(Extracted page text data)
- Opening Delimiter -
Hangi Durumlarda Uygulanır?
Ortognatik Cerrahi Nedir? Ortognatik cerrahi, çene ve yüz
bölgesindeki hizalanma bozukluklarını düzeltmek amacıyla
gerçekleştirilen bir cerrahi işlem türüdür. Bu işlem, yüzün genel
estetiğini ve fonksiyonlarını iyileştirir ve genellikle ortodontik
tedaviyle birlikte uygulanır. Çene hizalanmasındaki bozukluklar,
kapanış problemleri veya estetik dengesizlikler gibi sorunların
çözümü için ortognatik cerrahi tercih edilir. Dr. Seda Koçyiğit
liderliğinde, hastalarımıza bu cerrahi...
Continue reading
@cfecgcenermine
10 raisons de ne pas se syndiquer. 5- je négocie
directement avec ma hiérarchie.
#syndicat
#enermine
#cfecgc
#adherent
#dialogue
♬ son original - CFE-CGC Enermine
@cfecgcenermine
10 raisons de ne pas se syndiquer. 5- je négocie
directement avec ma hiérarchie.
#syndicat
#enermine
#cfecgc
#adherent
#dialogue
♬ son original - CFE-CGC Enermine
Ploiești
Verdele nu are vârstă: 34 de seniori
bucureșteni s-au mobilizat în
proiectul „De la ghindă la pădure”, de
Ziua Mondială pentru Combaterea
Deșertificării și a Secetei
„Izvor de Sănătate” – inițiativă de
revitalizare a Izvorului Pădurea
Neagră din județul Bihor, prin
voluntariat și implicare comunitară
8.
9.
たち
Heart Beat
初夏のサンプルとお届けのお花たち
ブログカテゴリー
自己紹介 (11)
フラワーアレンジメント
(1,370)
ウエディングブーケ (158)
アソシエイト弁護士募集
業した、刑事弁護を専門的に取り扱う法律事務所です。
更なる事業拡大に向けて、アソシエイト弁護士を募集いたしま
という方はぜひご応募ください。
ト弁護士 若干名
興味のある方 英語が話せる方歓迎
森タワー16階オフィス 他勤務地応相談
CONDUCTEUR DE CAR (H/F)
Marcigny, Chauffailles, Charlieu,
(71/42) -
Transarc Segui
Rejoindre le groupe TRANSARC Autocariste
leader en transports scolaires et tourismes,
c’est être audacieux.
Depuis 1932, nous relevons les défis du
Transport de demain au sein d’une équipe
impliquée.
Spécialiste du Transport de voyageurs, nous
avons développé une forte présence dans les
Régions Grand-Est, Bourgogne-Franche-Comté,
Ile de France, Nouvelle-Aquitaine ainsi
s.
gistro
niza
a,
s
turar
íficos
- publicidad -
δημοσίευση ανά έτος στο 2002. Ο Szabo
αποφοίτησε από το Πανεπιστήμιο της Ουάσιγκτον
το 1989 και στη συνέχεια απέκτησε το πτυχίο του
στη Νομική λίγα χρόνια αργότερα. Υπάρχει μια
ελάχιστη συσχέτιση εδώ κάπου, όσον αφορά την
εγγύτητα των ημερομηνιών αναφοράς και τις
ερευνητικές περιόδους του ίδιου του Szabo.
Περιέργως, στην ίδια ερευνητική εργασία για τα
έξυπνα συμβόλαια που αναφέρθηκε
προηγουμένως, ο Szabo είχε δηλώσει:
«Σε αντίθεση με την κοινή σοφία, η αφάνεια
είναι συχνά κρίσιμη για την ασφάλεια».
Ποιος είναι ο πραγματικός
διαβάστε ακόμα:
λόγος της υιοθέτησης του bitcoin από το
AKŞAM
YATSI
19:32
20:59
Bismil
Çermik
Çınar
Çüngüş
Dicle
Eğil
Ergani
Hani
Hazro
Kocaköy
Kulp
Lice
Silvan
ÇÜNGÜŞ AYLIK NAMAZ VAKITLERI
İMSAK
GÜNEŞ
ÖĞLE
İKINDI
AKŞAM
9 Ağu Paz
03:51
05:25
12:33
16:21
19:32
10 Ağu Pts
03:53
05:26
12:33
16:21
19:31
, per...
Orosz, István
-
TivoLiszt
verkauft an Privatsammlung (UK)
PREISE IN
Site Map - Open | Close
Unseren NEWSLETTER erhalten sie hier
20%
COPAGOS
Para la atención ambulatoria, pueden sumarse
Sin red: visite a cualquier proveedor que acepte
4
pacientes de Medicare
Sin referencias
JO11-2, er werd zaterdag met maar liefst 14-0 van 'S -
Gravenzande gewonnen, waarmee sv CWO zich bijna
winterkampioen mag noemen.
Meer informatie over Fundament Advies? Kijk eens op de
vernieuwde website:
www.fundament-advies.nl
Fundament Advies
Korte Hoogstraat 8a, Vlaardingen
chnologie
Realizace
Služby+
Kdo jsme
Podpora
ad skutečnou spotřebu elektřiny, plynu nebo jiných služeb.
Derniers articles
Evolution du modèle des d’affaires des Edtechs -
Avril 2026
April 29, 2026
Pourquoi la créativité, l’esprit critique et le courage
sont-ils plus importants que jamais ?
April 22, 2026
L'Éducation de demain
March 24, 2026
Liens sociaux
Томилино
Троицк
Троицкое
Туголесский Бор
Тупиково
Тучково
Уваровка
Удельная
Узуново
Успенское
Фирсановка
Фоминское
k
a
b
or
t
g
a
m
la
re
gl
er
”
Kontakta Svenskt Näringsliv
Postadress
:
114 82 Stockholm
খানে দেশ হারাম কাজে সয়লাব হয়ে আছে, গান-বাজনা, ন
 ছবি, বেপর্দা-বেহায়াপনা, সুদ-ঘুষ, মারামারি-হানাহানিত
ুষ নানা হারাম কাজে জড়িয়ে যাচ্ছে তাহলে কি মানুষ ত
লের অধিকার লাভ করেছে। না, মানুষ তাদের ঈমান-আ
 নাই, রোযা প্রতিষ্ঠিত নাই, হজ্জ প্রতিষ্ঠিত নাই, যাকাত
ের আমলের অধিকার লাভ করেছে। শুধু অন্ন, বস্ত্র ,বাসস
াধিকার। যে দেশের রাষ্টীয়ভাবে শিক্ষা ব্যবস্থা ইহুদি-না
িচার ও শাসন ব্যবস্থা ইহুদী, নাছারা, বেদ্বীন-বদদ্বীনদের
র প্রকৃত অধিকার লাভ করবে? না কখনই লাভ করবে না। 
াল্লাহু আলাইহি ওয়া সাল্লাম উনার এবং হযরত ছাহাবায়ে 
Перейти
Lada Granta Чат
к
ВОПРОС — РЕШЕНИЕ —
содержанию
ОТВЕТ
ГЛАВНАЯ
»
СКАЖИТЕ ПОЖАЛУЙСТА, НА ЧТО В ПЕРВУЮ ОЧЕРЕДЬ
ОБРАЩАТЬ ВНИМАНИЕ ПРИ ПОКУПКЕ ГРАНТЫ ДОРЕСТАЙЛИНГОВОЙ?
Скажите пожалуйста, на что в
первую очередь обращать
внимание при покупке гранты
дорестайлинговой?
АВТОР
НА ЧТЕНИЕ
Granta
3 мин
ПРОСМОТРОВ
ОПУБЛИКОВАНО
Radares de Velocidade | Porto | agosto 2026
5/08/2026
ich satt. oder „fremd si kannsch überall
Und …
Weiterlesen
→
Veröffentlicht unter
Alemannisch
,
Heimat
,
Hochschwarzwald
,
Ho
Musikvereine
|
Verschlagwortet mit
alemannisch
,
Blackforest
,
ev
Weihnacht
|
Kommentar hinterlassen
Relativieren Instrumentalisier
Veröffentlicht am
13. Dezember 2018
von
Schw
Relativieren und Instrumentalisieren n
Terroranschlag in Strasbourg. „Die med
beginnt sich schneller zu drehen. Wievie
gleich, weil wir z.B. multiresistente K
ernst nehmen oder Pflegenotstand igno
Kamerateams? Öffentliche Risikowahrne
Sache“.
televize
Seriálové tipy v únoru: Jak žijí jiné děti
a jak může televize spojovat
- Closing Delimiter -
What this task involves: Retype the records in their entirety, matching each one exactly.

Answer for the task:
Hangi Durumlarda Uygulanır?
Ortognatik Cerrahi Nedir? Ortognatik cerrahi, çene ve yüz
bölgesindeki hizalanma bozukluklarını düzeltmek amacıyla
gerçekleştirilen bir cerrahi işlem türüdür. Bu işlem, yüzün genel
estetiğini ve fonksiyonlarını iyileştirir ve genellikle ortodontik
tedaviyle birlikte uygulanır. Çene hizalanmasındaki bozukluklar,
kapanış problemleri veya estetik dengesizlikler gibi sorunların
çözümü için ortognatik cerrahi tercih edilir. Dr. Seda Koçyiğit
liderliğinde, hastalarımıza bu cerrahi...
Continue reading
@cfecgcenermine
10 raisons de ne pas se syndiquer. 5- je négocie
directement avec ma hiérarchie.
#syndicat
#enermine
#cfecgc
#adherent
#dialogue
♬ son original - CFE-CGC Enermine
@cfecgcenermine
10 raisons de ne pas se syndiquer. 5- je négocie
directement avec ma hiérarchie.
#syndicat
#enermine
#cfecgc
#adherent
#dialogue
♬ son original - CFE-CGC Enermine
Ploiești
Verdele nu are vârstă: 34 de seniori
bucureșteni s-au mobilizat în
proiectul „De la ghindă la pădure”, de
Ziua Mondială pentru Combaterea
Deșertificării și a Secetei
„Izvor de Sănătate” – inițiativă de
revitalizare a Izvorului Pădurea
Neagră din județul Bihor, prin
voluntariat și implicare comunitară
8.
9.
たち
Heart Beat
初夏のサンプルとお届けのお花たち
ブログカテゴリー
自己紹介 (11)
フラワーアレンジメント
(1,370)
ウエディングブーケ (158)
アソシエイト弁護士募集
業した、刑事弁護を専門的に取り扱う法律事務所です。
更なる事業拡大に向けて、アソシエイト弁護士を募集いたしま
という方はぜひご応募ください。
ト弁護士 若干名
興味のある方 英語が話せる方歓迎
森タワー16階オフィス 他勤務地応相談
CONDUCTEUR DE CAR (H/F)
Marcigny, Chauffailles, Charlieu,
(71/42) -
Transarc Segui
Rejoindre le groupe TRANSARC Autocariste
leader en transports scolaires et tourismes,
c’est être audacieux.
Depuis 1932, nous relevons les défis du
Transport de demain au sein d’une équipe
impliquée.
Spécialiste du Transport de voyageurs, nous
avons développé une forte présence dans les
Régions Grand-Est, Bourgogne-Franche-Comté,
Ile de France, Nouvelle-Aquitaine ainsi
s.
gistro
niza
a,
s
turar
íficos
- publicidad -
δημοσίευση ανά έτος στο 2002. Ο Szabo
αποφοίτησε από το Πανεπιστήμιο της Ουάσιγκτον
το 1989 και στη συνέχεια απέκτησε το πτυχίο του
στη Νομική λίγα χρόνια αργότερα. Υπάρχει μια
ελάχιστη συσχέτιση εδώ κάπου, όσον αφορά την
εγγύτητα των ημερομηνιών αναφοράς και τις
ερευνητικές περιόδους του ίδιου του Szabo.
Περιέργως, στην ίδια ερευνητική εργασία για τα
έξυπνα συμβόλαια που αναφέρθηκε
προηγουμένως, ο Szabo είχε δηλώσει:
«Σε αντίθεση με την κοινή σοφία, η αφάνεια
είναι συχνά κρίσιμη για την ασφάλεια».
Ποιος είναι ο πραγματικός
διαβάστε ακόμα:
λόγος της υιοθέτησης του bitcoin από το
AKŞAM
YATSI
19:32
20:59
Bismil
Çermik
Çınar
Çüngüş
Dicle
Eğil
Ergani
Hani
Hazro
Kocaköy
Kulp
Lice
Silvan
ÇÜNGÜŞ AYLIK NAMAZ VAKITLERI
İMSAK
GÜNEŞ
ÖĞLE
İKINDI
AKŞAM
9 Ağu Paz
03:51
05:25
12:33
16:21
19:32
10 Ağu Pts
03:53
05:26
12:33
16:21
19:31
, per...
Orosz, István
-
TivoLiszt
verkauft an Privatsammlung (UK)
PREISE IN
Site Map - Open | Close
Unseren NEWSLETTER erhalten sie hier
20%
COPAGOS
Para la atención ambulatoria, pueden sumarse
Sin red: visite a cualquier proveedor que acepte
4
pacientes de Medicare
Sin referencias
JO11-2, er werd zaterdag met maar liefst 14-0 van 'S -
Gravenzande gewonnen, waarmee sv CWO zich bijna
winterkampioen mag noemen.
Meer informatie over Fundament Advies? Kijk eens op de
vernieuwde website:
www.fundament-advies.nl
Fundament Advies
Korte Hoogstraat 8a, Vlaardingen
chnologie
Realizace
Služby+
Kdo jsme
Podpora
ad skutečnou spotřebu elektřiny, plynu nebo jiných služeb.
Derniers articles
Evolution du modèle des d’affaires des Edtechs -
Avril 2026
April 29, 2026
Pourquoi la créativité, l’esprit critique et le courage
sont-ils plus importants que jamais ?
April 22, 2026
L'Éducation de demain
March 24, 2026
Liens sociaux
Томилино
Троицк
Троицкое
Туголесский Бор
Тупиково
Тучково
Уваровка
Удельная
Узуново
Успенское
Фирсановка
Фоминское
k
a
b
or
t
g
a
m
la
re
gl
er
”
Kontakta Svenskt Näringsliv
Postadress
:
114 82 Stockholm
খানে দেশ হারাম কাজে সয়লাব হয়ে আছে, গান-বাজনা, ন
 ছবি, বেপর্দা-বেহায়াপনা, সুদ-ঘুষ, মারামারি-হানাহানিত
ুষ নানা হারাম কাজে জড়িয়ে যাচ্ছে তাহলে কি মানুষ ত
লের অধিকার লাভ করেছে। না, মানুষ তাদের ঈমান-আ
 নাই, রোযা প্রতিষ্ঠিত নাই, হজ্জ প্রতিষ্ঠিত নাই, যাকাত
ের আমলের অধিকার লাভ করেছে। শুধু অন্ন, বস্ত্র ,বাসস
াধিকার। যে দেশের রাষ্টীয়ভাবে শিক্ষা ব্যবস্থা ইহুদি-না
িচার ও শাসন ব্যবস্থা ইহুদী, নাছারা, বেদ্বীন-বদদ্বীনদের
র প্রকৃত অধিকার লাভ করবে? না কখনই লাভ করবে না। 
াল্লাহু আলাইহি ওয়া সাল্লাম উনার এবং হযরত ছাহাবায়ে 
Перейти
Lada Granta Чат
к
ВОПРОС — РЕШЕНИЕ —
содержанию
ОТВЕТ
ГЛАВНАЯ
»
СКАЖИТЕ ПОЖАЛУЙСТА, НА ЧТО В ПЕРВУЮ ОЧЕРЕДЬ
ОБРАЩАТЬ ВНИМАНИЕ ПРИ ПОКУПКЕ ГРАНТЫ ДОРЕСТАЙЛИНГОВОЙ?
Скажите пожалуйста, на что в
первую очередь обращать
внимание при покупке гранты
дорестайлинговой?
АВТОР
НА ЧТЕНИЕ
Granta
3 мин
ПРОСМОТРОВ
ОПУБЛИКОВАНО
Radares de Velocidade | Porto | agosto 2026
5/08/2026
ich satt. oder „fremd si kannsch überall
Und …
Weiterlesen
→
Veröffentlicht unter
Alemannisch
,
Heimat
,
Hochschwarzwald
,
Ho
Musikvereine
|
Verschlagwortet mit
alemannisch
,
Blackforest
,
ev
Weihnacht
|
Kommentar hinterlassen
Relativieren Instrumentalisier
Veröffentlicht am
13. Dezember 2018
von
Schw
Relativieren und Instrumentalisieren n
Terroranschlag in Strasbourg. „Die med
beginnt sich schneller zu drehen. Wievie
gleich, weil wir z.B. multiresistente K
ernst nehmen oder Pflegenotstand igno
Kamerateams? Öffentliche Risikowahrne
Sache“.
televize
Seriálové tipy v únoru: Jak žijí jiné děti
a jak může televize spojovat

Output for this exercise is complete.